Before they met, Mr Martin did not know of Florence Foster Jenkins, but she became the subject of the first of his feature film scripts to be produced, and the film was a great success. But was it really his script?

Mr Martin and a number of companies involved in the production sued for a declaration that he was the author of the screenplay and the sole owner of the copyright; Ms Kogan sought a declaration that she was a joint author and therefore joint owner of the copyright, and she also claimed damages for infringement against the various production companies. The case came before HHJ Hacon in the Intellectual Property Enterprise Court in 2017, and he found for Mr Martin. Ms Kogan (represented by, among others, Lionel Bently) appealed, and the Court of Appeal (which included Floyd LJ, a distinguished intellectual property barrister before he became a judge, who delivered the judgment of the court) decided that the first instance judgment was wrong. Unusually, because the Court of Appeal must avoid involving itself in detailed and complex re-asessments of factual findings by a judge, it sent the case back for a new trial before a different judge - specifying a full-time circuit of High Court judge. It ended up in the Chancery Division before Meade J, who became a High Court judge on 7 September last year.

The Court of Appeal found that the judge had made a number of errors. He had tried to draw a distinction between primary and secondary skills in assessing the parties' respective contributions, a distinction that the Court of Appeal found had no basis in law. He had also failed to consider the screenplay as a dramatic work, with many differences from a literary work.

The case raises a number of important and interesting questions, of which the most significant (for a copyright lawyer) is what sort of contribution to a collaborative work is going to make the second collaborator a joint author. The secondary question of how to work out what proportion of the copyright should belong to each joint owner is also pretty significant. There is also a lot more to the case - the judgment runs to 72 pages, although it is fact-heavy so it needs a lot of exposition.

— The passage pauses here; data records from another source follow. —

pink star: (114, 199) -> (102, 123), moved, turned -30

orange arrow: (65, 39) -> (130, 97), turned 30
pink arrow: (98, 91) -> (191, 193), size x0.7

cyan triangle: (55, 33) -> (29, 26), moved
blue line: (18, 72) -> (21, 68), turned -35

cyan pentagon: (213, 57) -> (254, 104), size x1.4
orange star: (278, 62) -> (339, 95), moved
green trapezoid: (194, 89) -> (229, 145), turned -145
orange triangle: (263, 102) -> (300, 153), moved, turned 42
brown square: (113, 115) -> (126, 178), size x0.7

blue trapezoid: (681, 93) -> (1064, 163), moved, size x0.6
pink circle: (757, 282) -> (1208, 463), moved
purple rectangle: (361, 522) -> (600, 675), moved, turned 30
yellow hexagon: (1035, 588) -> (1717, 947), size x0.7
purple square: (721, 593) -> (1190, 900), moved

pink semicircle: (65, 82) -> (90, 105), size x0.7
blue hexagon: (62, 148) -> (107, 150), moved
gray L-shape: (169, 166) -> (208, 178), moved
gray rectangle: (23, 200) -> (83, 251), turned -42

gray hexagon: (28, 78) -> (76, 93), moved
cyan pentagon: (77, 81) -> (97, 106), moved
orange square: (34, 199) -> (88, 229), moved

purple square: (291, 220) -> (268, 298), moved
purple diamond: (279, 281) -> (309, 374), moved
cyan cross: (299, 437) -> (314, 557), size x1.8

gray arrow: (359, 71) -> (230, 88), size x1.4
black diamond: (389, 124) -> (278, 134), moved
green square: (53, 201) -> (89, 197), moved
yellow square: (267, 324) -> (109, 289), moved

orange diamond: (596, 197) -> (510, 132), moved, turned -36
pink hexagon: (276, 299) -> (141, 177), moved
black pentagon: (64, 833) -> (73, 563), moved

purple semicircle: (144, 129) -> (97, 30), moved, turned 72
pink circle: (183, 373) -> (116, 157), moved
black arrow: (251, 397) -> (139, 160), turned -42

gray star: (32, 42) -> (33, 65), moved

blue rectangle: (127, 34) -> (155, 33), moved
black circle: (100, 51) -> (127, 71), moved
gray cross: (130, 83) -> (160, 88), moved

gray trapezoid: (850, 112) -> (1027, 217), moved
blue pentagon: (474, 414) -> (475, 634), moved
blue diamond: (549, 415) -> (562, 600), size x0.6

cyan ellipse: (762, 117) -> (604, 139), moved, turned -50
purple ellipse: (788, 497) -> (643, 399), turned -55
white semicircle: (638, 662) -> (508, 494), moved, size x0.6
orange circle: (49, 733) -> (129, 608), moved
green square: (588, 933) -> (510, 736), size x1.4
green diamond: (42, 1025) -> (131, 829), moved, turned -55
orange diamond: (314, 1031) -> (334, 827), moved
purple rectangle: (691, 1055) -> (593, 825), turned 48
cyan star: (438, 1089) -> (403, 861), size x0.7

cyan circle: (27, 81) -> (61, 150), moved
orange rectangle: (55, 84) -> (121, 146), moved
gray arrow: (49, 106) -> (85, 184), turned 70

Although the largest part of the screenplay had been written by Mr Martin, the original idea had been Ms Kogan's and she had also been involved in the characterisation and had contributed some technical terms. She had been involved in the work through several drafts and the judge was satisfied that she had made an authorial contribution to the work that was not distinct from Mr Martin's; in the judge's words: 'Trying to separate them would be like trying to unmix purple paint into red and blue' - like Kamela Harris's carefully-chosen bi-partisan inaguration outfit.

The judge decided that Ms Kogan was entitled to a 20 per cent share of the copyright. The starting assumption with joint copyright is that the parties will have equal shares, but clearly the parties' respective contributions here demanded something else. The judgment confirms that the parties hold their shares as tenants in common, not as joint tenants.

*Under a cloud, it's fair to say, but I think it's still acceptable to quote him especially since he's a master of one-liners.